La donna è riuscita a inviare un messaggio a un’amica mentre l’uomo era fuori. La polizia l’ha atteso sull’uscio: ora è in carcere.

Caserta – Un incubo tra le mura domestiche interrotto solo grazie alla prontezza di un riflesso e alla solidarietà di un’amica. La polizia di Stato ha tratto in arresto un uomo a Casal di Principe, accusato di aver sequestrato in casa la sua ex compagna. L’uomo è stato bloccato proprio mentre rientrava nell’abitazione dove teneva prigioniera la donna.

L’operazione, condotta dagli agenti del commissariato locale, ha evitato che la situazione potesse degenerare in un finale ancora più drammatico, considerando i precedenti dell’aggressore. Il piano dell’uomo sembrava non lasciare scampo alla vittima: rinchiusa in casa, privata della libertà e sotto la costante minaccia di un ex compagno già noto per episodi di violenza domestica.

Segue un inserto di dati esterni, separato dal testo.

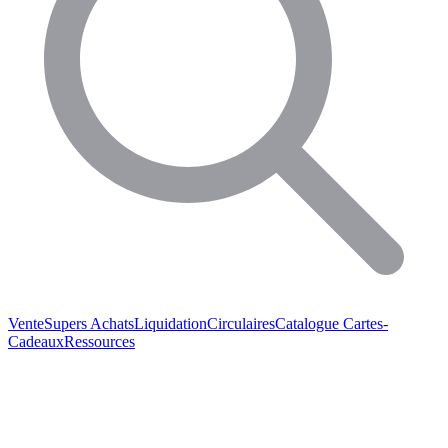
Vente
Supers Achats
Liquidation
Circulaires
Catalogue
Cartes-
Cadeaux
Ressources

Tuttavia, approfittando di un momento di distrazione o dell’assenza temporanea dell’aggressore, la donna è riuscita a inviare un messaggio. Un breve testo su WhatsApp inviato a un’amica fidata con una richiesta disperata di soccorso. L’amica non ha esitato e ha immediatamente allertato la sala operativa del 113, fornendo i dettagli necessari per l’intervento.

Quando i poliziotti sono giunti sul posto, hanno accertato che la donna era effettivamente impossibilitata a uscire. Gli agenti si sono appostati nei pressi dell’abitazione e hanno atteso il ritorno dell’uomo. Al suo rientro, il sequestratore si è trovato davanti le divise. L’arresto è scattato in flagranza per il reato di sequestro di persona.

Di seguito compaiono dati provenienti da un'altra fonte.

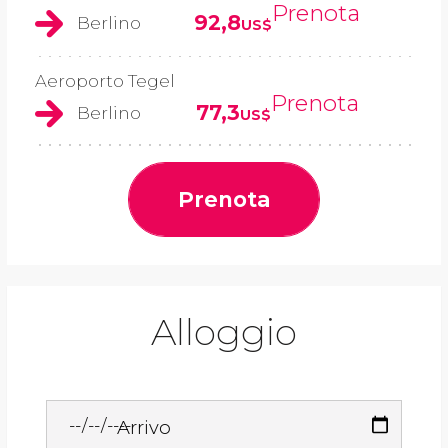
Prenota
92,8
Berlino
US$
Aeroporto Tegel
Prenota
77,3
Berlino
US$
Prenota
Alloggio
Arrivo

Su disposizione della Procura di Napoli Nord, l’individuo è stato trasferito presso la Casa Circondariale di Santa Maria Capua Vetere. L’episodio non sarebbe un fulmine a ciel sereno: secondo quanto emerso, l’arrestato aveva già manifestato condotte violente in passato. Il tempestivo intervento della polizia ha permesso di attivare i protocolli di tutela per la vittima, che è stata messa in sicurezza e ascoltata dagli inquirenti.